Comment la voiture individuelle pénalise les mobilités collectives et les services d’urgence
Dans le débat sur le retour de la circulation automobile sur l’Avenue Aristide Briand, on entend beaucoup parler de commerçants, un peu d’habitants, et presque pas de deux catégories pourtant directement et massivement impactées : les usagers des transports en commun et les services d’urgence.
C’est l’angle mort de cette décision. Et c’est peut-être le plus révélateur.
Le réseau SOLÉA dans la tourmente
Le réseau de transports en commun mulhousien, tramways et bus opérés par SOLÉA, est l’épine dorsale de la mobilité pour des dizaines de milliers d’habitants qui n’ont pas de voiture, ne peuvent pas ou ne veulent pas l’utiliser. Ce réseau fonctionne sur la base de règles simples : des itinéraires définis, des temps de trajet calculés, des correspondances planifiées.
Lorsque la circulation automobile s’invite dans les couloirs de bus ou crée des engorgements aux carrefours proches des axes de tramway, c’est tout ce système qui dérègle. Un bus ralenti de trois minutes à chaque passage perd sa synchronisation avec les correspondances. Un tram bloqué par un embouteillage imprévu génère un effet de cascade sur l’ensemble de la ligne.
Les personnes qui subissent ces retards ne sont pas n’importe qui : ce sont très souvent les habitants des quartiers populaires, les personnes âgées, les personnes à mobilité réduite, ceux qui ne peuvent pas se permettre une voiture ou un taxi, bref, les plus vulnérables, ceux que les politiques de mobilité devraient en priorité servir.

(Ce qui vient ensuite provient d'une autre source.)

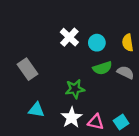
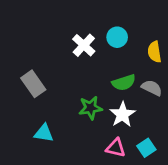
cyan circle: (97, 43) -> (117, 37), moved
white star: (72, 118) -> (122, 114), moved

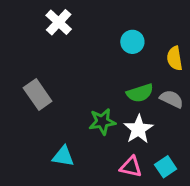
white cross: (84, 45) -> (59, 22), moved
cyan triangle: (44, 133) -> (63, 156), moved

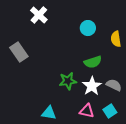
gray rectangle: (38, 95) -> (19, 52), moved
gray semicircle: (172, 99) -> (114, 85), moved
cyan triangle: (63, 156) -> (49, 113), moved

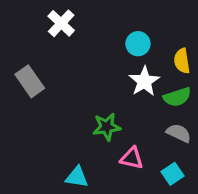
green semicircle: (93, 62) -> (177, 97), moved
white star: (92, 86) -> (144, 81), moved
pink triangle: (87, 111) -> (132, 158), moved

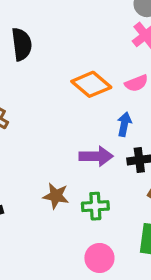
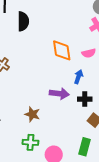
orange diamond: (91, 84) -> (62, 50), turned 35
green cross: (95, 206) -> (30, 142), moved

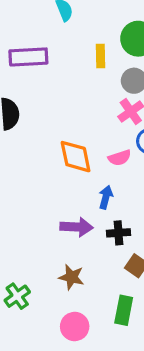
brown star: (32, 114) -> (71, 277), moved
green cross: (30, 142) -> (17, 296), moved, turned -35

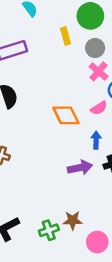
brown star: (71, 277) -> (73, 220), moved
green cross: (17, 296) -> (49, 230), turned 30

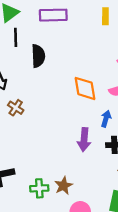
purple arrow: (80, 168) -> (84, 140), turned 90
brown star: (73, 220) -> (64, 186), turned 30

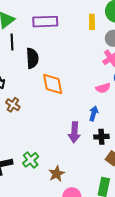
orange diamond: (85, 88) -> (53, 84), moved
green cross: (39, 188) -> (31, 160), moved, turned -35

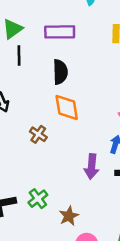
black semicircle: (32, 58) -> (60, 72), moved
brown cross: (13, 105) -> (38, 134), moved

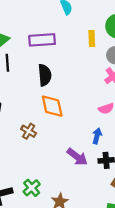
purple arrow: (92, 167) -> (77, 157), turned -55

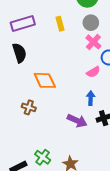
yellow rectangle: (92, 39) -> (60, 24), moved
black semicircle: (45, 75) -> (19, 53), moved

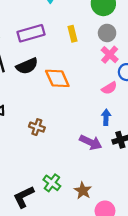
black semicircle: (19, 53) -> (27, 66), turned 84
orange diamond: (45, 80) -> (57, 78), moved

Réintroduire la circulation sur l’Avenue Aristide Briand, c’est potentiellement dégrader le service public de transport pour des milliers de personnes. Dans le silence. Sans débat. Sans même poser la question à SOLÉA de l’impact de cette décision sur leur réseau.
La minute de trop pour une ambulance
Imaginons, espérons que cela reste dans le domaine de l’imaginaire, un arrêt cardiaque dans un appartement proche de l’Avenue Aristide Briand. Une ambulance du SAMU est dépêchée. Dans ce type d’intervention, chaque minute compte. On parle de seuils critiques : au-delà de 10 minutes sans défibrillation, les chances de survie chutent drastiquement.
Maintenant imaginons que cette ambulance doive traverser ou longer l’Avenue Aristide Briand à l’heure de pointe, dans un flux de circulation reconstitué, avec des automobilistes qui ne peuvent pas s’écarter parce qu’il n’y a nulle part où aller.
Ce n’est pas un scénario de film catastrophe. C’est la réalité quotidienne dans de nombreuses rues urbaines où la densité du trafic crée des situations où même les véhicules prioritaires peinent à se frayer un chemin.
Les services d’urgence, SAMU, pompiers, police, ont des impératifs de temps de réponse. Ces impératifs sont directement liés à la fluidité de la circulation sur leur trajet. Un espace piéton ou cyclable, même si un véhicule d’urgence doit l’emprunter exceptionnellement, est par définition plus dégagé qu’une avenue encombrée de voitures garées ou circulantes.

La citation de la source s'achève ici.